A crate for spinning up temporary databases in testing.

Usage

The Test Stand crate ships with a derive macro to make it seamless to add to your existing database type. Simply derive TestStand and provide the database and migration_path attributes.

use rocket_db_pools::Database;
use test_stand::TestStand;

#[derive(Database, TestStand)]
#[database("my_database")]
#[migration_path("./migrations")]
pub struct MyDatabase(sqlx::PgPool);

#[rocket::launch]
fn rocket() -> _ {
    rocket::build()
        .attach(MyDatabase::test_stand())
        .attach(MyDatabase::init())
        .mount(...)
}

Why?

I've long needed a solution for creating temporary databases when integration testing Rocket endpoints. The solution, up to this point, has been to roll your own Fairing (middleware), run tests serially in a single- threaded mode, or clean up the database after an integration test.

The first solution is onerous and time consuming to set up with every project. The second solution slows down the development and CI/CD cycle because the tests run slower. The final solution is onerous when writing tests because you always have to clean things up.

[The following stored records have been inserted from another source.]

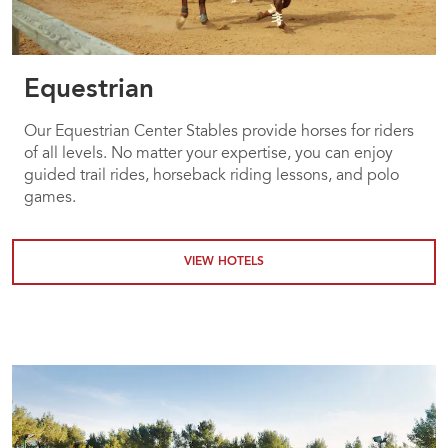
Equestrian
Our Equestrian Center Stables provide horses for riders
of all levels. No matter your expertise, you can enjoy
guided trail rides, horseback riding lessons, and polo
games.
VIEW HOTELS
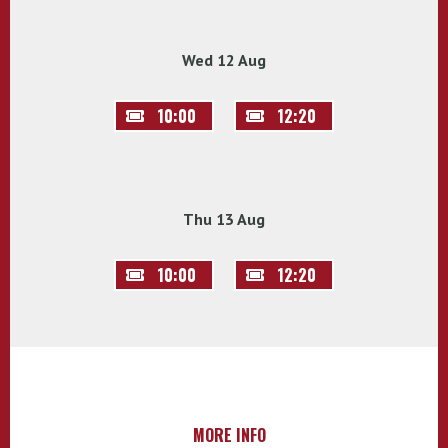
Wed 12 Aug
10:00
12:20
Thu 13 Aug
10:00
12:20
MORE INFO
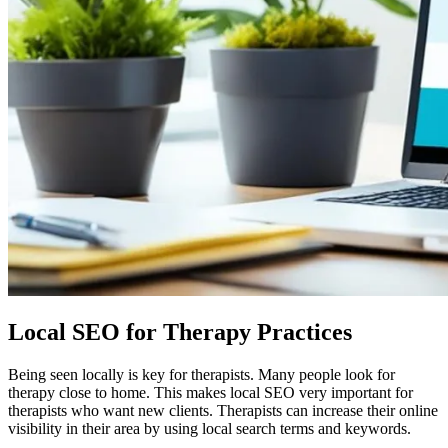
Local SEO for Therapy Practices
Being seen locally is key for therapists. Many people look for
therapy close to home. This makes local SEO very important for
therapists who want new clients. Therapists can increase their online
visibility in their area by using local search terms and keywords.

This crate provides a drop-in fairing that allows for creating a temporary database using your existing, declared database credentials. From there, it creates a temporary database, prints it on bootup, and edits the Rocket configuration to use the new database. By default, the crate does not clean up the databases after the fact so you can inspect the data should something fail.

Why is it called "Test Stand?"

I chose this name because the motivating framework is Rocket. Since this is a utility to make testing easier, the test stand that rocket engines are test fired on seemed to be a suitable name for such a crate.